While communication is performed by means of wired communication using the transmission cable 11400 in the example shown, here the communication between the camera head 11102 and the CCU 11201 can be performed by means of wireless communication.

An example of the endoscopic surgery system to which the technology according to the present disclosure can be applied has been described above. The technology according to the present disclosure is applicable to the endoscope 11100, (the image pickup unit 11402) of the camera head 11102, (the image processing device 11402) of the CCU 11201, and others. Specifically, for example, the imaging device 1 of the 1, 9 and 11 to 22 is applicable to the lens unit 11401 and the image pickup unit 10402. Miniaturization and reduction of the height of the device configuration and also reduction of generation of a flare and a ghost caused by internal diffuse reflection are achievable by applying the technology according to the present disclosure to the lens unit 11401 and the image pickup unit 10402.

Note that although the system for endoscopic surgery has been described herein as an example, the technology according to the present disclosure may be used for others, such as a system for microscopic surgery.

<<25. Example of an application for a moving body>

The technology according to the present disclosure (present technology) is applicable to various products.
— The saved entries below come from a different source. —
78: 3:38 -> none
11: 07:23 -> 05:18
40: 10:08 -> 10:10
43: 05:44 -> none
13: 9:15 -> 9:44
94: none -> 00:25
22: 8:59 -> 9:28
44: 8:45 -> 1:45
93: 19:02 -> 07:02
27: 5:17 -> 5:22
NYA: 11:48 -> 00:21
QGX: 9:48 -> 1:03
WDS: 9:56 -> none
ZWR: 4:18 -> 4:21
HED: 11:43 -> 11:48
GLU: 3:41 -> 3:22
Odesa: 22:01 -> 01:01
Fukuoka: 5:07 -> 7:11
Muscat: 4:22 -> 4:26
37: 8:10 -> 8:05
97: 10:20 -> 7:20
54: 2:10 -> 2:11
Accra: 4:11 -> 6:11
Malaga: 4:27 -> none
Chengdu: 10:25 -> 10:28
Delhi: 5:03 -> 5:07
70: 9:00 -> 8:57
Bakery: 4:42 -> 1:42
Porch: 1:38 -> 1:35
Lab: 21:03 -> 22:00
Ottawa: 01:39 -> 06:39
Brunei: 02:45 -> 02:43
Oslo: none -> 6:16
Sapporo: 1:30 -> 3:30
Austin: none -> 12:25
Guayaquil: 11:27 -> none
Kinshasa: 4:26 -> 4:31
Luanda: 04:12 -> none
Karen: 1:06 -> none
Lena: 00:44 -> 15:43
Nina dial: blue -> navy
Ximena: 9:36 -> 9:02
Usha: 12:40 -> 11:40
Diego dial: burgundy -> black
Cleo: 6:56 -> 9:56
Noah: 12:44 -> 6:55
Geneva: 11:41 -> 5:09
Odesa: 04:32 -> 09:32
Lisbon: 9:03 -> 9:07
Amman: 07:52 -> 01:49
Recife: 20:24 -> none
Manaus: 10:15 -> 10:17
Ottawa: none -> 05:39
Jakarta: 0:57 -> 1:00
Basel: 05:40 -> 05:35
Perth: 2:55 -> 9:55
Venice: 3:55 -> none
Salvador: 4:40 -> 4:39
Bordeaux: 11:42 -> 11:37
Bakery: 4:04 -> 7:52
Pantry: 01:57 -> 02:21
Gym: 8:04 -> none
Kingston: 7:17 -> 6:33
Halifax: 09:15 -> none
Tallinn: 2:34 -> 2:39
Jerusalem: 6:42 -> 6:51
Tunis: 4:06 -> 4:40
For example, the technology according to the present disclosure can be realized as a device mounted on any type of moving body such as a vehicle, an electric vehicle, a hybrid electric vehicle, a motorcycle, a bicycle, a personal mobility device, an aircraft, a drone, a ship, and a robot.

62 is a block diagram illustrating an example of a schematic configuration of a vehicle control system as an example of a moving body control system to which the technology according to an embodiment of the present disclosure can be applied.

The vehicle control system 12000 comprises a plurality of electronic control units which are connected to one another via a communication network 12001. In the 62 In the example shown, the vehicle control system 12000 includes a drive system control unit 12010, a body system control unit 12020, an outside-vehicle information detection unit 12030, an inside-vehicle information detection unit 12040, and an integrated control unit 12050. In addition, as a functional configuration of the integrated control unit 12050, a microcomputer 12051, a sound/image output section 12052, and an IF (interface) 12053 of the vehicle-mounted network are illustrated.

The drive system control unit 12010 controls the operation of devices related to the drive system of the vehicle according to various types of programs. For example, the drive system control unit 12010 serves as a control device for a driving force generating device for generating a driving force of the vehicle such as an internal combustion engine, a drive motor, or the like, a driving force transmitting mechanism for transmitting the driving force to wheels, a steering mechanism for adjusting the steering angle of the vehicle, a braking device that generates the braking force of the vehicle, and the like.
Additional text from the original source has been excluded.